Electioneering prelates are bogged in a quagmire and still don’t know it. That is pathetic. Instead, they inflict “flunking grades on those who, in equal good conscience, supported the law. That is tragic.”
See this controversy in the context of the G8 summit. The leaders of eight industrialized nations—Canada, France, Germany, Italy, Japan, Russia, the United Kingdom and the United States—will gather in Enniskillen, Northern Ireland, on June 17-18 to forge ways of meeting critical problems. This is the G8’s 38th meeting since 1976.
“Enniskillen is painting fake storefronts on closed-down businesses,” the Irish Times reports. Imelda Marcos once masked slums with flimsy painted walls whenever VIPs visited. “No one is fooled,” says Phil Flanagan, former owner of a papered-over butcher shop. “It is like when your mother-in-law is coming to visit and you give the house a tidy up.”
It’s not all sham. The World Bank boosted this year’s funding for child nutrition from $230 million to $600 million. And the European Union pledged an extra $500 million for related projects. “Stunting has become the most prevalent nutritional challenge in developing nations. Worldwide, 165 million children are affected.” (In Philippine kindergarten and primary classes, 562,262 pupils are “severely wasted.”)

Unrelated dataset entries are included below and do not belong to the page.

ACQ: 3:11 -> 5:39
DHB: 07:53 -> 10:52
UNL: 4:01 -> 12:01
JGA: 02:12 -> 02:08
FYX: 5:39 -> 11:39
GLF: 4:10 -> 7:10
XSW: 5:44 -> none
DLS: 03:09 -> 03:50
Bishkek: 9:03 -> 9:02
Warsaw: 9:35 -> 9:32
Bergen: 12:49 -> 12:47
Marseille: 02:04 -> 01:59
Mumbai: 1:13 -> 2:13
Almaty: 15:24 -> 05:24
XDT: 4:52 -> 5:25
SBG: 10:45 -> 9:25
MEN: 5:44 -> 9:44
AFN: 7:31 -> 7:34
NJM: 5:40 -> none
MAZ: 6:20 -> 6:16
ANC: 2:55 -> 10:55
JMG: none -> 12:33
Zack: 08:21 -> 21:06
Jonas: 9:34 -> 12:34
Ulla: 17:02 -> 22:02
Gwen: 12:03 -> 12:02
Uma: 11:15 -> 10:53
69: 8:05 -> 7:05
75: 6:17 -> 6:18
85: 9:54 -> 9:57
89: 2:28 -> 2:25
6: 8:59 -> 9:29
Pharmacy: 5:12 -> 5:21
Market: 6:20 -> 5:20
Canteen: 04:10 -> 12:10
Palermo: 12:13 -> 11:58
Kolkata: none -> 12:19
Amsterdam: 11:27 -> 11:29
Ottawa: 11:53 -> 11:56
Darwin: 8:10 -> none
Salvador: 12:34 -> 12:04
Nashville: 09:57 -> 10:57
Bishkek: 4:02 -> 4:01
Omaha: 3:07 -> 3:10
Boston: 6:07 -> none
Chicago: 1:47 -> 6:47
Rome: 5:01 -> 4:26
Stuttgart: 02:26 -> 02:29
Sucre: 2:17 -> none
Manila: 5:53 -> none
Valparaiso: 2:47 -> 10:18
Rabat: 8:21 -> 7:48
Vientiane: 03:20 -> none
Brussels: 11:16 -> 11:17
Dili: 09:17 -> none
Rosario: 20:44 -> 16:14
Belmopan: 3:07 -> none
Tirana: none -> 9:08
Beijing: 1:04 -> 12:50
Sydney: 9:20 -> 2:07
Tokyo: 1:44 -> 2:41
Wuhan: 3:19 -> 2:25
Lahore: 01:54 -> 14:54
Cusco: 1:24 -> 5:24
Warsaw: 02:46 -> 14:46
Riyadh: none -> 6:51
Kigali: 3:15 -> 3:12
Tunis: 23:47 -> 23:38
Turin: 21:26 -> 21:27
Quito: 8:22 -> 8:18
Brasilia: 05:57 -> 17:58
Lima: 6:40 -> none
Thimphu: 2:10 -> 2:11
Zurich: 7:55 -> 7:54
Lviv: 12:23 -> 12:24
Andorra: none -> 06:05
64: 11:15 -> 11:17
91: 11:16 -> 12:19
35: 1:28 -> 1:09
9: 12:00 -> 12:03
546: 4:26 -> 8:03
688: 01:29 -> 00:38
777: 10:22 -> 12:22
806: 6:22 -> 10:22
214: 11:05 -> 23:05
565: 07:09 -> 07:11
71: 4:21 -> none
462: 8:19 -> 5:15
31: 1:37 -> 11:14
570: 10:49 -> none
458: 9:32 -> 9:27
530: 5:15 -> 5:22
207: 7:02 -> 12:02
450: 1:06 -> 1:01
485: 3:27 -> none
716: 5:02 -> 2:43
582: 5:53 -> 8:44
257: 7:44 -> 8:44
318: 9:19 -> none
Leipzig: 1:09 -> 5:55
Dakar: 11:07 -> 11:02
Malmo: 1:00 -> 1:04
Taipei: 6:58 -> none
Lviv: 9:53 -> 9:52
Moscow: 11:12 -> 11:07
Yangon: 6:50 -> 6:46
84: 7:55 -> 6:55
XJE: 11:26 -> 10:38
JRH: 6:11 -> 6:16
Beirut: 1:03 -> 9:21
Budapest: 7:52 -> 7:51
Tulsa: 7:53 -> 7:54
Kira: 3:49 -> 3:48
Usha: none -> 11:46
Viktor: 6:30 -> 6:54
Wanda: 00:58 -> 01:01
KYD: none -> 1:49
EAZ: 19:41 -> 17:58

“An international preferential option for the poor should be part of the G8 summit conversation,” wrote the heads of national Catholic conferences of bishops from eight countries. “Your focus on agriculture and nutrition is timely in a world that has made great strides in improving food production and distribution.”
The bishops include, among others, France’s André Cardinal Vingt-Trois, Leo Jun Ikenaga, SJ, archbishop of Osaka, and US Cardinal Timothy Dolan. Improve nutrition, reduce hunger and poverty, and strengthen just taxes, trade and transparency policies, the bishops urged.
“As a human family, we are only as healthy as our weakest members,” they pointed out. “[Still] far too many of God’s children go to bed hungry. Lack of nutrition is a tragedy that has lifelong consequences… By asking first how a given policy will affect the poor and vulnerable, you help assure the common good of all is served.”
“Man is not in charge,” said Pope Francis, the bishop of Rome. “Today, money is in charge, money rules… God did not give the task of caring for the earth to money, but to us…. Instead, men and women are sacrificed to idols of consumption…”
“A culture of waste has become the common mentality that infects everyone,” the Pope noted. Human life is no longer perceived as a primary value to be respected, especially if poor or disabled, or if not useful, such as the unborn child and the elderly.
“Our grandparents were very careful not to throw away any leftover food,” the Pope said. “Everyone [should] reflect on the problem of thrown away and wasted food.” Identify ways so saving food becomes “a vehicle of solidarity” with the needy.